7.. Instead, she fell in love and, much to their chagrin, married a white man 3 months before she graduated from high school at age seventeen. She had her first child, a son, later that year. Her daughter was born 3 years later, in November 1968. Although her family encouraged her to continue her education, Laura had to go to work.
8. But with a high school diploma and no work experience, opportunities were limited. Her first job was at a soda fountain at a drugstore. Later she worked in various positions from an apprentice lens grinder with an optician, to running an offset printing press in a government office”
9. “The lifestyle she and her husband had built became more and more expensive to maintain, because her husband simply did not keep up his end. The responsibility of maintaining it was more and more on Laura’s shoulders. So she began working the night shift because it paid more.

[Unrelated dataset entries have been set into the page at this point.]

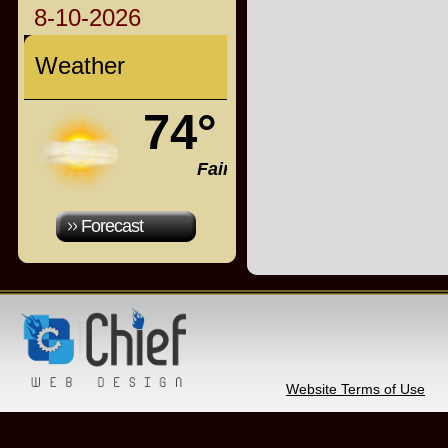
8-10-2026
Weather
74°
Fair
Forecast
Website Terms of Use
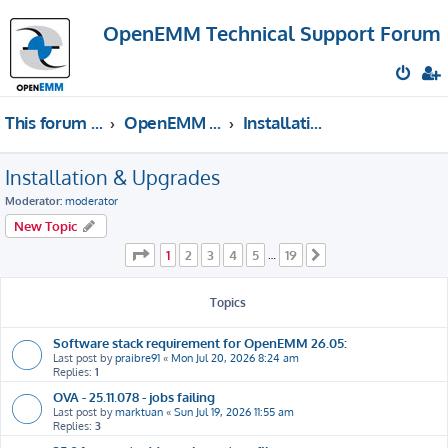
OpenEMM Technical Support Forum
This forum provides free technical support for the open source software OpenEMM (English language only)
OpenEMM Technical Support
Installation & Upgrades
Installation & Upgrades
Moderator:
moderator
New Topic
Page
1
of
19
1
2
3
4
5
19
…
Next
Topics
Software stack requirement for OpenEMM 26.05:
Last post by
praibre91
«
Mon Jul 20, 2026 8:24 am
Replies:
1
OVA - 25.11.078 - jobs failing
Last post by
marktuan
«
Sun Jul 19, 2026 11:55 am
Replies:
3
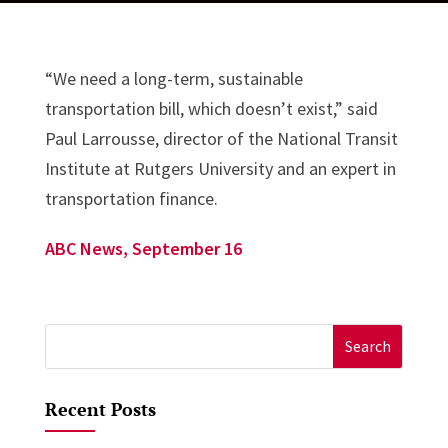
“We need a long-term, sustainable
transportation bill, which doesn’t exist,” said
Paul Larrousse, director of the National Transit
Institute at Rutgers University and an expert in
transportation finance.
ABC News, September 16
Search
for:
Recent Posts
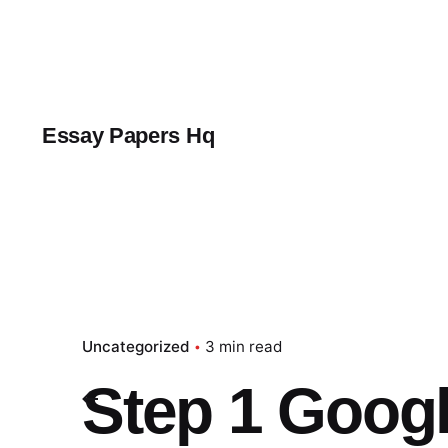
Skip
to
content
Essay Papers Hq
Uncategorized
3 min read
Step 1 Googl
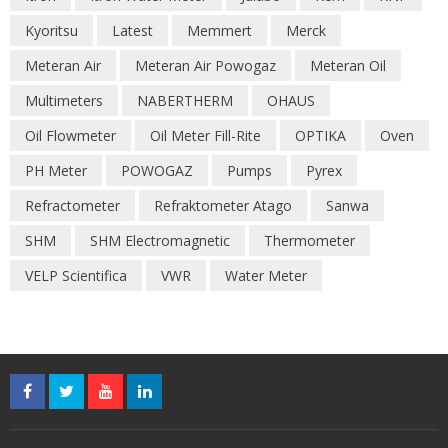
Kyoritsu
Latest
Memmert
Merck
Meteran Air
Meteran Air Powogaz
Meteran Oil
Multimeters
NABERTHERM
OHAUS
Oil Flowmeter
Oil Meter Fill-Rite
OPTIKA
Oven
PH Meter
POWOGAZ
Pumps
Pyrex
Refractometer
Refraktometer Atago
Sanwa
SHM
SHM Electromagnetic
Thermometer
VELP Scientifica
VWR
Water Meter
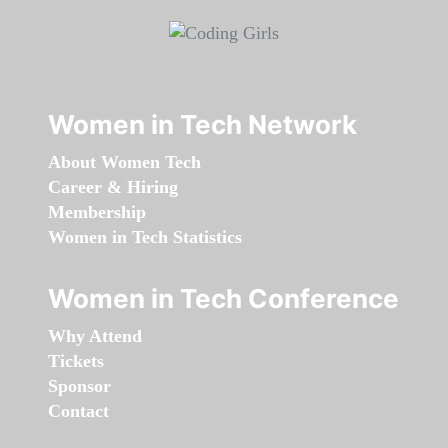
Women in Tech Network
About Women Tech
Career & Hiring
Membership
Women in Tech Statistics
Women in Tech Conference
Why Attend
Tickets
Sponsor
Contact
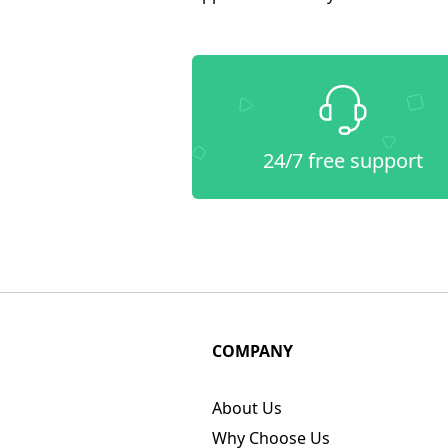
24/7 free support
COMPANY
About Us
Why Choose Us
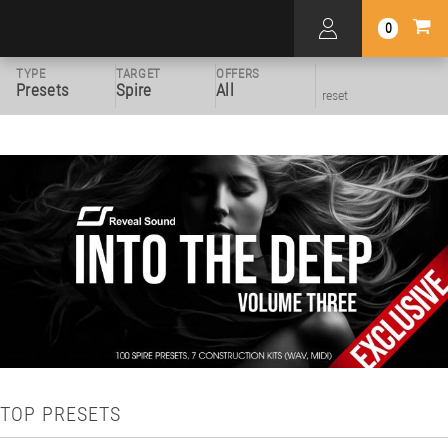
0
TYPE
TARGET
OFFERS
Presets
Spire
All
reset
TOP PRESETS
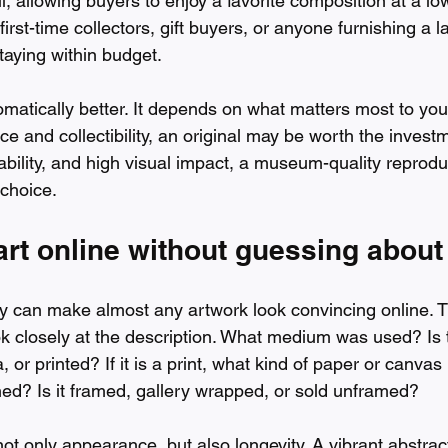
l, allowing buyers to enjoy a favorite composition at a low
first-time collectors, gift buyers, or anyone furnishing a 
staying within budget.
omatically better. It depends on what matters most to you.
e and collectibility, an original may be worth the investm
ordability, and high visual impact, a museum-quality reprod
 choice.
rt online without guessing about 
y can make almost any artwork look convincing online. T
ok closely at the description. What medium was used? Is
 or printed? If it is a print, what kind of paper or canvas
ned? Is it framed, gallery wrapped, or sold unframed?
not only appearance, but also longevity. A vibrant abstrac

10. Her husband reacted to this by becoming involved with a younger woman, but he did not lesson the financial burden on her. Laura coped with both problems by working more: She had one full-time job, one part-time job, and was also attending school while raising her two children . . .”
11. “ . . . her daughter’s premarital pregnancy triggered her first nervous breakdown: ‘And there was nothing I could do . . . . You know, it was too late to get an abortion. I couldn’t fix it . . . . I didn’t know what to do to fix it. . . . It was out of my hands. I guess I just went into the hospital for a rest . . . “
12. By the time she had turned 41 her husband had become increasingly belligerent, flaunting a girlfriend in front of her. Her son moved in with them after returning from a military stint in Germany and was abusing alcohol and possibly other drugs.

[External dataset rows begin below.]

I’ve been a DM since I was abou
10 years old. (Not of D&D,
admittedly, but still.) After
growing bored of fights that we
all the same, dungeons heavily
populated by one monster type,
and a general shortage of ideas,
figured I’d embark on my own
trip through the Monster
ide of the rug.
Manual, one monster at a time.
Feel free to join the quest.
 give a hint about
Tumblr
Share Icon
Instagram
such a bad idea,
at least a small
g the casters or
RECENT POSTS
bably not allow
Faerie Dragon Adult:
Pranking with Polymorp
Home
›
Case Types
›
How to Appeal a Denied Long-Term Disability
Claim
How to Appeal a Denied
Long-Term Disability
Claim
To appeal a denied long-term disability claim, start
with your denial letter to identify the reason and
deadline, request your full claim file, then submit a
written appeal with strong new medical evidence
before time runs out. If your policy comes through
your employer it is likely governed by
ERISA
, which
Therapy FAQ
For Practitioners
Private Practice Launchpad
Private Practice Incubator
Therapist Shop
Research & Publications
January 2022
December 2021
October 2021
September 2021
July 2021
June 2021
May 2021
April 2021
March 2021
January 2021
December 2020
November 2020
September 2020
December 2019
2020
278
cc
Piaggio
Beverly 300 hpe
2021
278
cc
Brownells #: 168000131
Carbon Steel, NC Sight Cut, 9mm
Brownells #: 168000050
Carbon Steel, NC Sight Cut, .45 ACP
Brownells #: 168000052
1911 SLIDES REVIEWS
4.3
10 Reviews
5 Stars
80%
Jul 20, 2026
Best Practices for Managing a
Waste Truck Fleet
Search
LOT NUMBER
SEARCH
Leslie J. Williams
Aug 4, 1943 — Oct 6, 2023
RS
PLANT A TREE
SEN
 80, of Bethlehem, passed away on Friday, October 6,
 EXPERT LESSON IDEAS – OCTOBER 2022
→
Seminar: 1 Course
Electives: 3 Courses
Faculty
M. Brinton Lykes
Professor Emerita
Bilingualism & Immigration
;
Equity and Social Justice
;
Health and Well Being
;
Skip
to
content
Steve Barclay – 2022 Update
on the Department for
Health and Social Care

13. Her daughter ceded custody of her out-of-wedlock son to Laura and Laura’s husband when the boy was 5 months old. Too many things were going wrong that she couldn’t fix. . . . . Her world crashed: her beloved grandmother died in March; her favorite uncle died in May; her husband left her in July”

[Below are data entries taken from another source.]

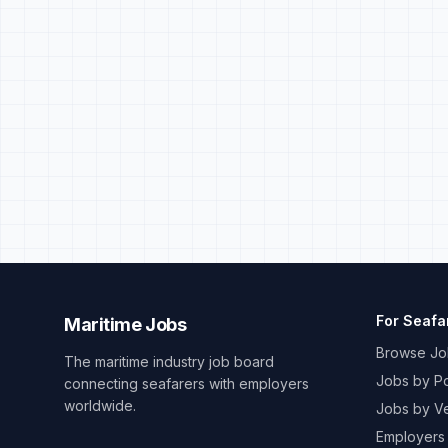
For Seafa
Maritime Jobs
Browse Jo
The maritime industry job board
Jobs by Po
connecting seafarers with employers
worldwide.
Jobs by V
Employers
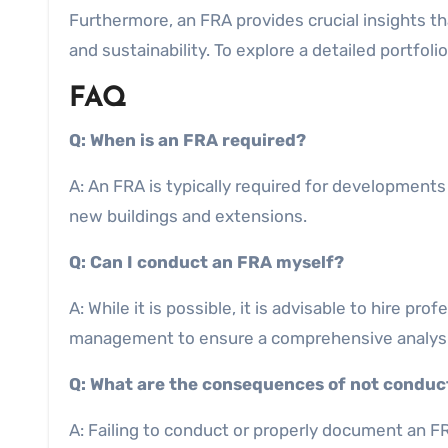
Furthermore, an FRA provides crucial insights t
and sustainability. To explore a detailed portfol
FAQ
Q: When is an FRA required?
A: An FRA is typically required for developments 
new buildings and extensions.
Q: Can I conduct an FRA myself?
A: While it is possible, it is advisable to hire p
management to ensure a comprehensive analysi
Q: What are the consequences of not conduc
A: Failing to conduct or properly document an FR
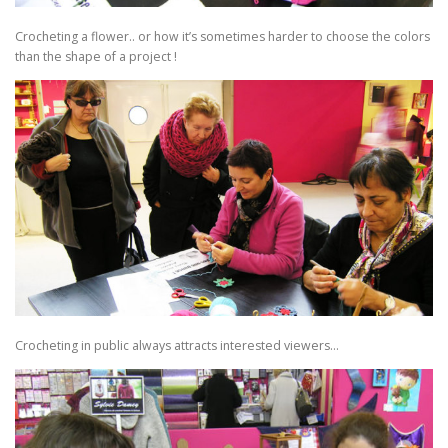
Crocheting a flower.. or how it’s sometimes harder to choose the colors
than the shape of a project !
Crocheting in public always attracts interested viewers…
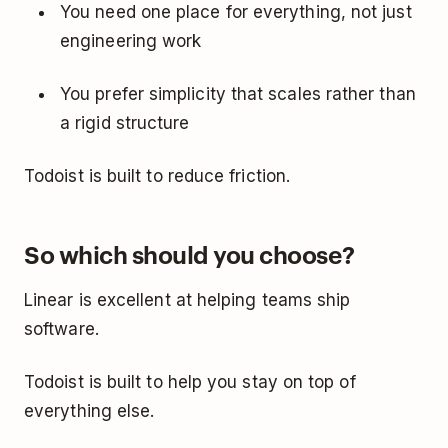
You need one place for everything, not just
engineering work
You prefer simplicity that scales rather than
a rigid structure
Todoist is built to reduce friction.
So which should you choose?
Linear is excellent at helping teams ship
software.
Todoist is built to help you stay on top of
everything else.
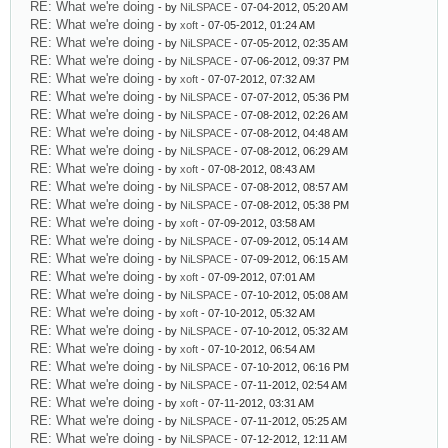
RE: What we're doing
- by
NiLSPACE
- 07-04-2012, 05:20 AM
RE: What we're doing
- by
xoft
- 07-05-2012, 01:24 AM
RE: What we're doing
- by
NiLSPACE
- 07-05-2012, 02:35 AM
RE: What we're doing
- by
NiLSPACE
- 07-06-2012, 09:37 PM
RE: What we're doing
- by
xoft
- 07-07-2012, 07:32 AM
RE: What we're doing
- by
NiLSPACE
- 07-07-2012, 05:36 PM
RE: What we're doing
- by
NiLSPACE
- 07-08-2012, 02:26 AM
RE: What we're doing
- by
NiLSPACE
- 07-08-2012, 04:48 AM
RE: What we're doing
- by
NiLSPACE
- 07-08-2012, 06:29 AM
RE: What we're doing
- by
xoft
- 07-08-2012, 08:43 AM
RE: What we're doing
- by
NiLSPACE
- 07-08-2012, 08:57 AM
RE: What we're doing
- by
NiLSPACE
- 07-08-2012, 05:38 PM
RE: What we're doing
- by
xoft
- 07-09-2012, 03:58 AM
RE: What we're doing
- by
NiLSPACE
- 07-09-2012, 05:14 AM
RE: What we're doing
- by
NiLSPACE
- 07-09-2012, 06:15 AM
RE: What we're doing
- by
xoft
- 07-09-2012, 07:01 AM
RE: What we're doing
- by
NiLSPACE
- 07-10-2012, 05:08 AM
RE: What we're doing
- by
xoft
- 07-10-2012, 05:32 AM
RE: What we're doing
- by
NiLSPACE
- 07-10-2012, 05:32 AM
RE: What we're doing
- by
xoft
- 07-10-2012, 06:54 AM
RE: What we're doing
- by
NiLSPACE
- 07-10-2012, 06:16 PM
RE: What we're doing
- by
NiLSPACE
- 07-11-2012, 02:54 AM
RE: What we're doing
- by
xoft
- 07-11-2012, 03:31 AM
RE: What we're doing
- by
NiLSPACE
- 07-11-2012, 05:25 AM
RE: What we're doing
- by
NiLSPACE
- 07-12-2012, 12:11 AM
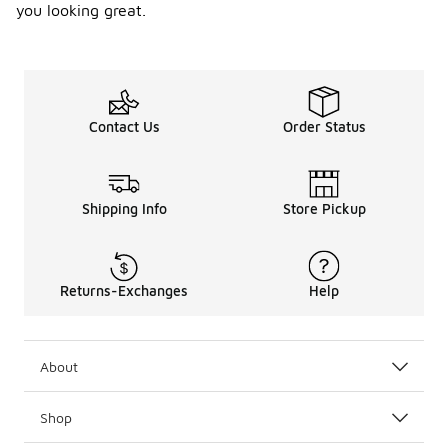
you looking great.
Contact Us
Order Status
Shipping Info
Store Pickup
Returns-Exchanges
Help
About
Shop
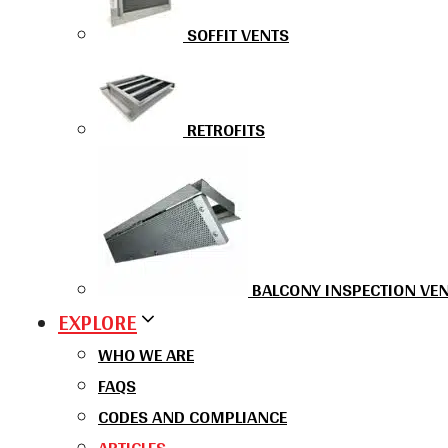
SOFFIT VENTS
RETROFITS
BALCONY INSPECTION VE
EXPLORE
WHO WE ARE
FAQS
CODES AND COMPLIANCE
ARTICLES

14. “While she was in the psychiatric ward this time (in June 1990), her home was auctioned off because the mortgage wasn’t being paid.” She spent a few nights at various friends houses and then started her life in various homeless shelters. She eventually entered the Dorothy Day Shelter where she stayed for just over a year. . .”
15. “In this account of Laura’s path to homelessness we see in vivid detail the meaning of Burt’s (1992) statement that homelessness results from pivotal interactions between external conditions and personal vulnerabilities. Perhaps the absence of any one factor—her daughter’s pregnancy, her husband’s infidelity, her son’s suicide attempts, or her shame about any of these, or the unwitting collusion of a nonattending phsician and unaware pharmicist that kept her supplied with tranquilizers could have spared her from descending into ‘the pit’”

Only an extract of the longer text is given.